A la muerte del Dictador, y contrariamente a lo que podía presumirse, la solución no fue un triunfo de ninguno de estos sino una reconversión, más o menos, tranquila del estado a una democracia formal manteniendo apenas maquilladas unas cuantas estructuras del régimen anterior y, lo que es peor, unos cuantos de sus protagonistas situados en casi todos los estamentos de poder. Intereses internacionales, el ruido de sables, la traumática experiencia del 36 y, sobre todo, el conformismo de una sociedad “domesticada” por un período tan largo de ausencia de libertad propició la existencia de una transición ordenada que dejo unos cuantos problemas sin resolver o resueltos a medias.
Otros, curiosamente, treinta y nueve años después el régimen resultante de aquel proceso condicionado está a punto de saltar por los aires precisamente lastrado por esos temas que no se atrevió o no pudo resolver el totem sagrado de aquella transición; la Constitución Española de 1978; el estado del bienestar, las libertades públicas y la estructura territorial del estado.
En condiciones normales la Constitución no hubiera sobrevivido a la intentona golpista del 23 F que debió ser el punto de inflexión de la democracia española, pero contrariamente a lo que debió ser, el régimen reaccionó con una marcha atrás en una interpretación restrictiva de la Constitución que no hubiera pasado la prueba del algodón democrático menos de tres años antes.

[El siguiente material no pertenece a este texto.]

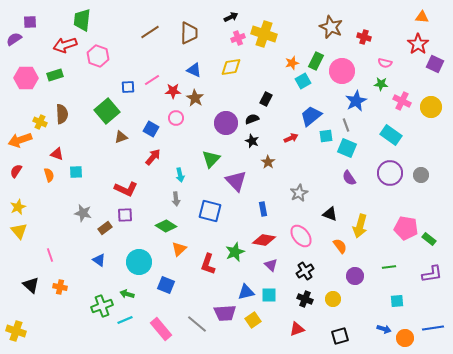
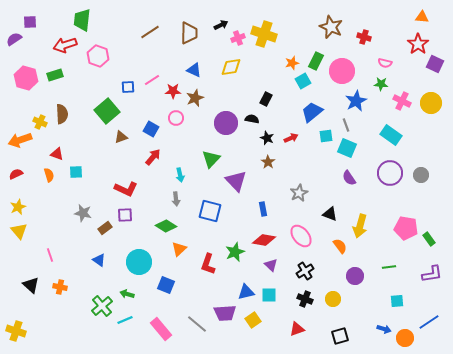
black arrow at (231, 17): moved 10 px left, 8 px down
pink hexagon at (26, 78): rotated 15 degrees clockwise
brown star at (195, 98): rotated 18 degrees clockwise
yellow circle at (431, 107): moved 4 px up
blue trapezoid at (311, 116): moved 1 px right, 4 px up
black semicircle at (252, 119): rotated 32 degrees clockwise
black star at (252, 141): moved 15 px right, 3 px up
red semicircle at (16, 171): moved 3 px down; rotated 32 degrees clockwise
green rectangle at (429, 239): rotated 16 degrees clockwise
green cross at (102, 306): rotated 20 degrees counterclockwise
blue line at (433, 328): moved 4 px left, 6 px up; rotated 25 degrees counterclockwise
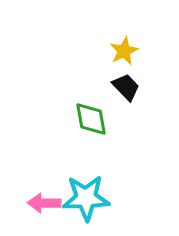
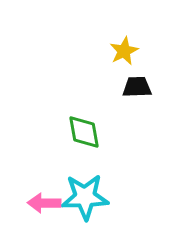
black trapezoid: moved 11 px right; rotated 48 degrees counterclockwise
green diamond: moved 7 px left, 13 px down
cyan star: moved 1 px left, 1 px up
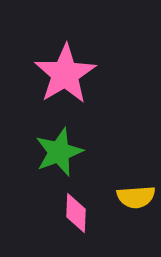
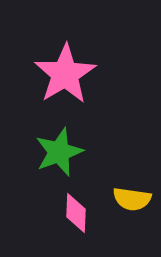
yellow semicircle: moved 4 px left, 2 px down; rotated 12 degrees clockwise
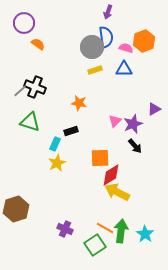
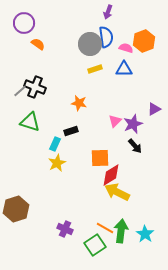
gray circle: moved 2 px left, 3 px up
yellow rectangle: moved 1 px up
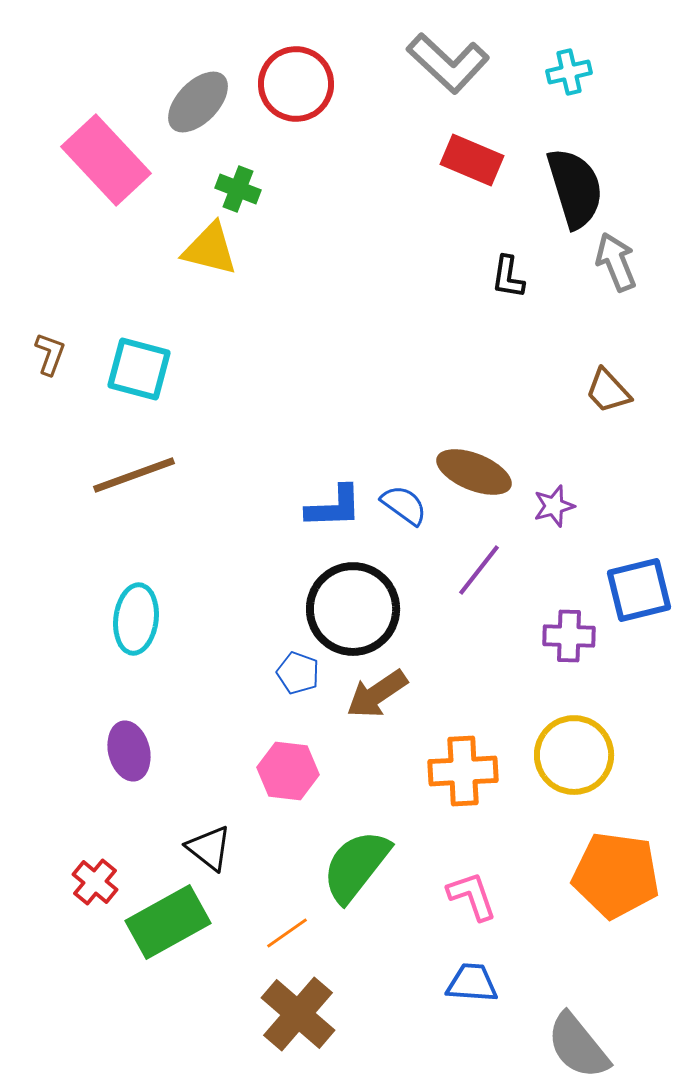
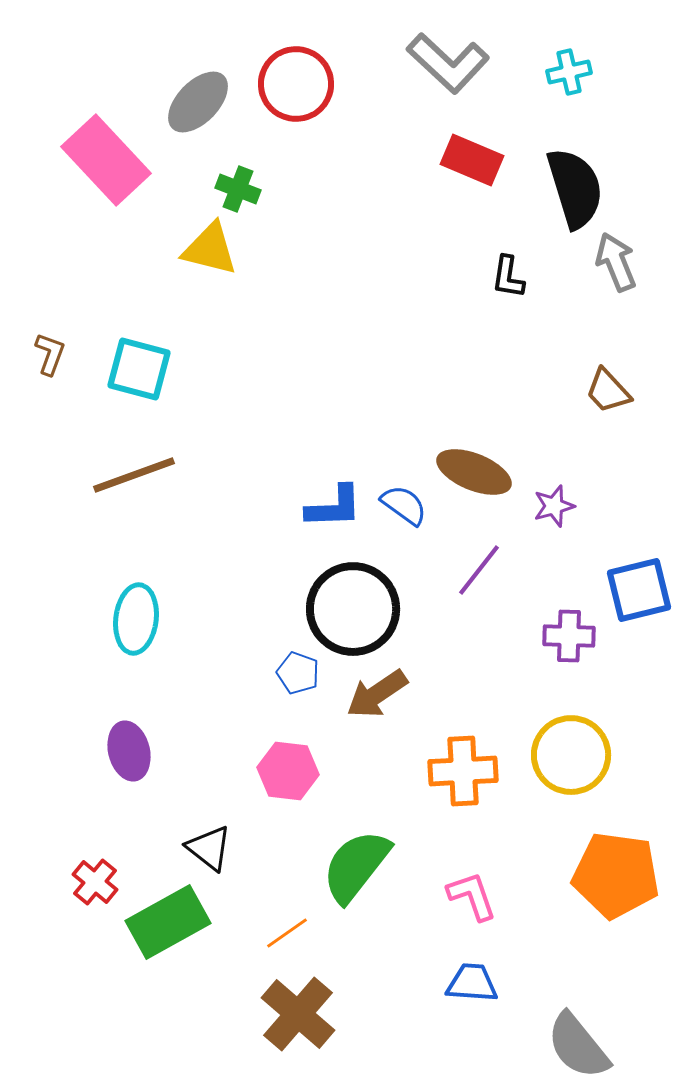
yellow circle: moved 3 px left
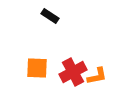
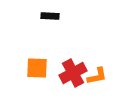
black rectangle: rotated 30 degrees counterclockwise
red cross: moved 1 px down
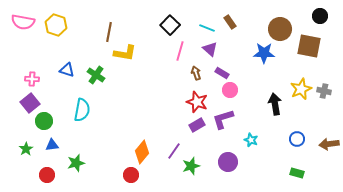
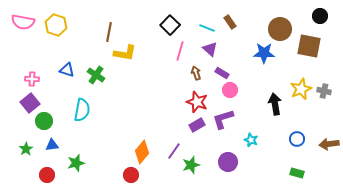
green star at (191, 166): moved 1 px up
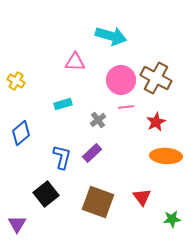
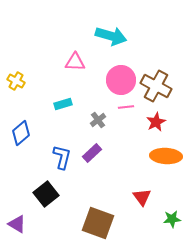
brown cross: moved 8 px down
brown square: moved 21 px down
purple triangle: rotated 30 degrees counterclockwise
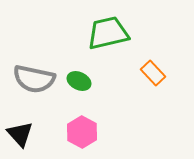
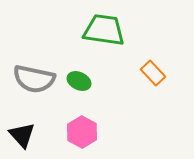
green trapezoid: moved 4 px left, 3 px up; rotated 21 degrees clockwise
black triangle: moved 2 px right, 1 px down
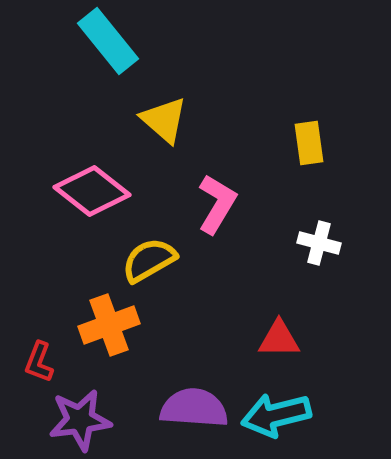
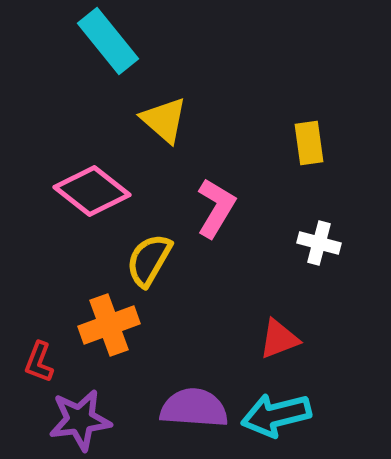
pink L-shape: moved 1 px left, 4 px down
yellow semicircle: rotated 30 degrees counterclockwise
red triangle: rotated 21 degrees counterclockwise
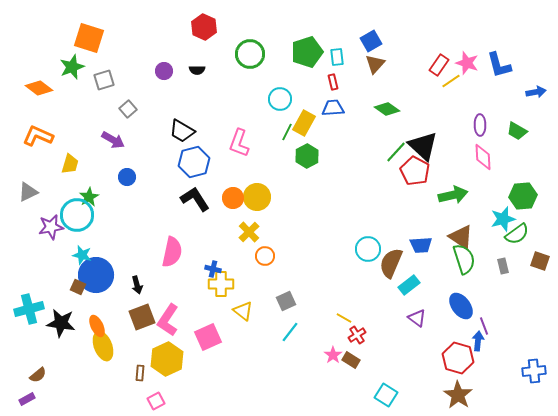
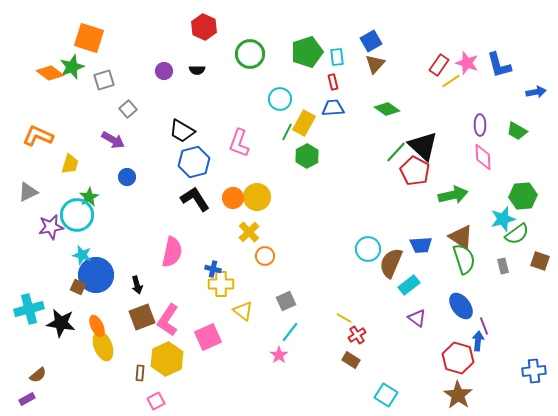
orange diamond at (39, 88): moved 11 px right, 15 px up
pink star at (333, 355): moved 54 px left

El miedo de la población a la involución propicio la vuelta y la legitimación de las estructuras más afines que habíamos heredado de la situación anterior y que el partido llamado a modernizar, democratizar y europeizar España, haciendo dejación de sus propios principios, participase de una democracia light basada en la alternancia, al más puro estilo canovista, y el reparto de poder parapetados detrás de una Constitución que interpretada de forma restrictiva resultaba ya totalmente obsoleta.
Y cuando los principios políticos son sustituidos por el reparto descarnado del poder no puede haber más que una consecuencia lógica; la corrupción, que junto con una crisis para la que no estábamos preparados, ni los ciudadanos ni el estado, amenazan con acabar con el régimen por puro hastío.
Así pues, 39 años después nos encontramos en la línea de salida de una nueva transición democrática, y curiosamente con los mismos o parecidos ingredientes que en aquellas fechas; un movimiento rupturista que intenta cambiar las estructuras del estado sin poner en tela de juicio la existencia del propio estado, y un nacionalismo periférico que a la vista de la incapacidad del estado de resolver su propia estructura territorial se ha vuelto definitivamente independentista pero esta vez sin la existencia de un elemento de prestigio en la oposición que pueda amortiguar el choque de trenes que se prevé puesto que treinta y nueve años de complicidad con el régimen han acabado con todo su crédito. En esto el caso de Navarra es paradigmático y digno de estudio.
Las alternativas de cambio son claras pero parece evidente que un de las dos va a protagonizar la España, o la no España, de, al menos, los próximos treinta y nueve años. La alternativa por la que ahora clama el Partido Socialista Obrero Español llega tarde, muy tarde, tanto para el país como para ellos mismos.